This is a very common question which worries a lot of bloggers and webmasters. Some webmasters are clueless on how to treat junk links from spam sites and whether spam links to 404 pages would have any effect on the rankings of existing pages.
The short answer is a No, Spam links to 404 pages or existing pages won’t have any effect on the rankings of your content. Google engineer John MU clarified this doubt in a Google webmaster help thread, saying:
I have never seen a case where bad links pointing to URLs that return 404 have ever caused a website any noticeable problem in web-search. 404s are a part of the internet, they’re expected to be seen when a non-existent URL is crawled, there’s no reason that I can think of where it would make sense to count 404s against a site.
The problem is more prevalent when link farms copy each and every post from your site, publish an excerpt and link back to the original story. A couple of years later, you delete a few hundred pages and suddenly, there is a storm of crawl errors in your Google webmaster tools account. What’s more daunting is that some of these pages never existed in your domain but Google webmaster tools continues to show a whole bunch of crawl errors and 404 not found errors.
Here is a brief FAQ about how to properly deal with 404 pages:
Should You Redirect 404 Pages To The Homepage?
Q: Is it a proper practice to 301 redirect 404 pages to the homepage of the same website?
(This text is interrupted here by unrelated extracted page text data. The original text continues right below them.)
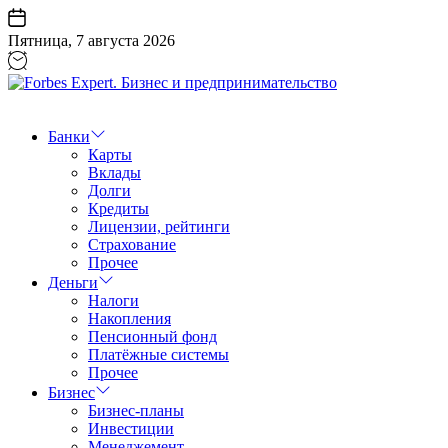
Перейти
к
Пятница, 7 августа 2026
содержанию
Forbes
Expert.
Бизнес
Банки
и
Карты
предпринимательство
Вклады
Долги
Кредиты
Лицензии, рейтинги
Страхование
Прочее
Деньги
Налоги
Накопления
Пенсионный фонд
Платёжные системы
Прочее
Бизнес
Бизнес-планы
Инвестиции
Менеджемент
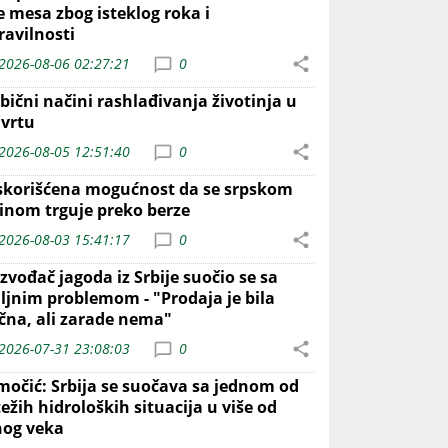
e mesa zbog isteklog roka i
ravilnosti
2026-08-06 02:27:21
0
bični načini rashlađivanja životinja u
 vrtu
2026-08-05 12:51:40
0
skorišćena mogućnost da se srpskom
inom trguje preko berze
2026-08-03 15:41:17
0
zvođač jagoda iz Srbije suočio se sa
iljnim problemom - "Prodaja je bila
ična, ali zarade nema"
2026-07-31 23:08:03
0
močić: Srbija se suočava sa jednom od
ežih hidroloških situacija u više od
nog veka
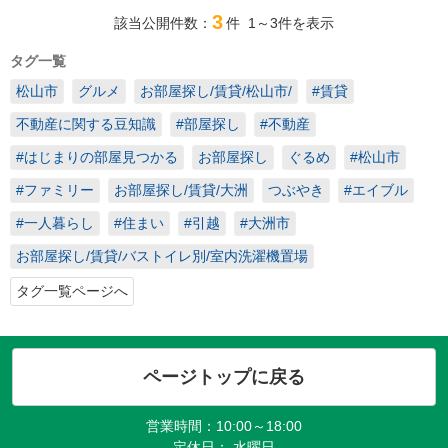
3
該当公開件数：
件
1～3
件を表示
タグ一覧
松山市
グルメ
お部屋探し/賃貸/松山市/
#賃貸
不動産に関する豆知識
#部屋探し
#不動産
#はじまりの部屋見つかる
お部屋探し
ぐるめ
#松山市
#ファミリー
お部屋探し/賃貸/大洲
つぶやき
#エイブル
#一人暮らし
#住まい
#引越
#大洲市
お部屋探し/賃貸/バストイレ別/室内洗濯機置場
タグ一覧ページへ
ページトップに戻る
営業時間：10:00～18:00
定休日： 水曜日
You don’t want users to see a dead end and hence it makes sense to redirect them to another useful resource section on the same domain or the index page.
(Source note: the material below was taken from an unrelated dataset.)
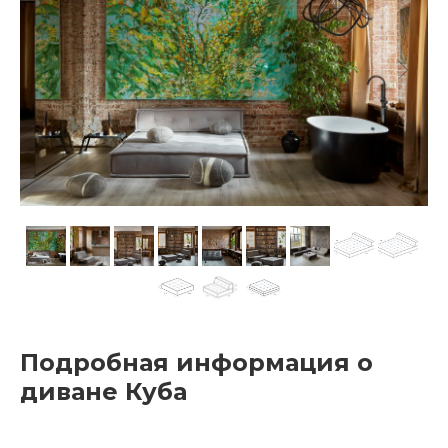
Подробная информация о
диване Куба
A: Never redirect 404 pages to the homepage or any other page of your site, if their content is not similar.
A 301 redirect tells users and search engines that this page has moved to a new location and the older address is now invalid or outdated. When you 301 redirect a 404 page to the homepage of your site, you are passing a false message to users and search engines, as if the earlier page has something to do with the homepage of your domain. The worst case is when you redirect a bulk of pages to a particular page on your domain, whose content does not match with the content of the original page (now 404).
Instead, it is a far better idea to include a link of your site’s most important sections on the 404 page itself and make navigation a breeze.
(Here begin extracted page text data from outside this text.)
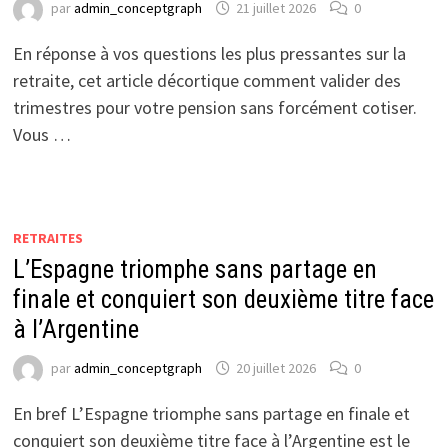
par
admin_conceptgraph
21 juillet 2026
0
En réponse à vos questions les plus pressantes sur la
retraite, cet article décortique comment valider des
trimestres pour votre pension sans forcément cotiser.
Vous …
RETRAITES
L’Espagne triomphe sans partage en
finale et conquiert son deuxième titre face
à l’Argentine
par
admin_conceptgraph
20 juillet 2026
0
En bref L’Espagne triomphe sans partage en finale et
conquiert son deuxième titre face à l’Argentine est le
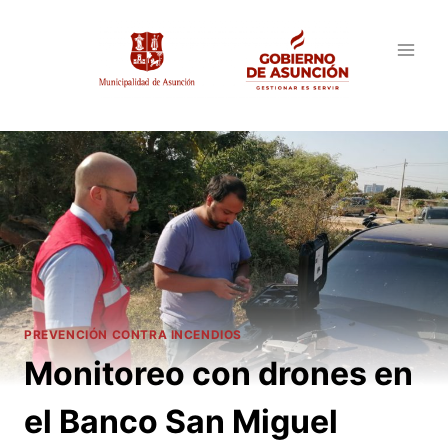
Saltar
al
contenido
PREVENCIÓN CONTRA INCENDIOS
Monitoreo con drones en
el Banco San Miguel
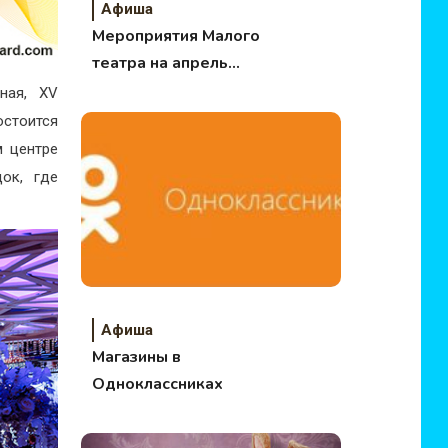
Афиша
Мероприятия Малого
театра на апрель
2022
ная, XV
остоится
м центре
ок, где
Афиша
Магазины в
Одноклассниках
Will Spam Links To 404 Pages Affect Rankings Of Existing Pages?
Q: A lot of spam sites have re-blogged or plagiarized content from your site, linking back to an old story which is no longer available. How will Google and other search engines treat links from spam sites? Will they have any affect on the rankings of your existing pages?
A: If an external site is linking to a non existent 404 page on your domain, there is nothing much you can do. In general, I wouldn’t worry about it at all because of the golden rule – external links that point to your domain can either help your site to get better ranks or they won’t have any effect whatsoever. In any case, no one can intentionally or unintentionally hurt your site’s reputation from spam link bombing.
In short, spam links to 404 pages do not have any negative impact on the rankings of your existing pages.Trying to get rid of junk links fro external sites or contacting the owner of the spam site is just a waste of time.
What Is The Correct Way to Ensure That Google Removes 404 Pages From Its Index?
Q: You have used Google webmaster tools to fix crawl errors that occurred when you deleted a good amount of pages or blog posts from your domain. But these pages seem to be come back often in Google webmaster tool reports. What is the easiest way to ensure that Google will drop all the 404 pages from its index?
A: Google and other search engines crawl new and existing pages via hyperlinks. When a hyperlink to a page is not available, Google may sometimes refer to the XML sitemap.
Hence, in order to ensure that Google does not tries to recrawl your non existent pages, here are a few things you should do:
It is important to clean up your site and remove broken links periodically. This is because Google and other search bots will fetch those links whenever they see it and this would trigger a new crawl error in your Google Webmaster tools account. A large number of broken links is not a good user experience and might cause a drop in rankings for existing pages of your site.
2. Remove the reference of the older page from your XML sitemap. It is better to re-create or re-build a fresh sitemap of your entire website every six months.
3. Check the HTTP header of a 404 page and see whether the header returned is really 404 or something else.
And that will be all. Keep the non existent 404 pages as it is, Google will eventually drop them from its index after a given period of time.
Google Webmasters Tools Has A URL Removal Tool. Should You Use It To Fix Crawl Errors Occurring from 404 Pages?
Google’s URL removal tool is used to remove pages from Google search results and it has been designed to address urgent requests only. This tool should not be used to remove URL’s from your Google Webmaster tools account. Here is a useful FAQ by Google webmaster tools team which answers common questions about Google’s URL removal tool.
In general, you won’t need the URL removal tool at all. Honestly, I have wasted a good amount of time trying to fix crawl errors by removing 404 pages with the URL removal tool, which is nothing but a misconception.
When Can 404 Pages On My Website Have a Negative Impact?
The only possible scenario when 404 pages may have a negative impact is when a good number of internal links on the same site points to those 404 pages. These links would dilute the Google juice from your existing pages and might annoy the bots, who will face a dead end over and over again.
Otherwise, 404 pages is quite normal for any website and there is no need to panic over a thousand crawl errors in your Google webmaster tools account. Just take care of those broken links and you should be in pretty good shape.